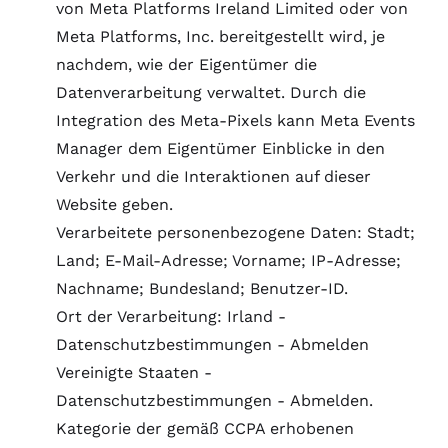
von Meta Platforms Ireland Limited oder von
Meta Platforms, Inc. bereitgestellt wird, je
nachdem, wie der Eigentümer die
Datenverarbeitung verwaltet. Durch die
Integration des Meta-Pixels kann Meta Events
Manager dem Eigentümer Einblicke in den
Verkehr und die Interaktionen auf dieser
Website geben.
Verarbeitete personenbezogene Daten: Stadt;
Land; E-Mail-Adresse; Vorname; IP-Adresse;
Nachname; Bundesland; Benutzer-ID.
Ort der Verarbeitung: Irland -
Datenschutzbestimmungen
-
Abmelden
Vereinigte Staaten -
Datenschutzbestimmungen
-
Abmelden
.
Kategorie der gemäß CCPA erhobenen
···
* **AIM OF THE EXERCISE**
Leave every picture out, and transcribe the data above exactly as it reads.

* **RESULT**
von Meta Platforms Ireland Limited oder von
Meta Platforms, Inc. bereitgestellt wird, je
nachdem, wie der Eigentümer die
Datenverarbeitung verwaltet. Durch die
Integration des Meta-Pixels kann Meta Events
Manager dem Eigentümer Einblicke in den
Verkehr und die Interaktionen auf dieser
Website geben.
Verarbeitete personenbezogene Daten: Stadt;
Land; E-Mail-Adresse; Vorname; IP-Adresse;
Nachname; Bundesland; Benutzer-ID.
Ort der Verarbeitung: Irland -
Datenschutzbestimmungen
-
Abmelden
Vereinigte Staaten -
Datenschutzbestimmungen
-
Abmelden
.
Kategorie der gemäß CCPA erhobenen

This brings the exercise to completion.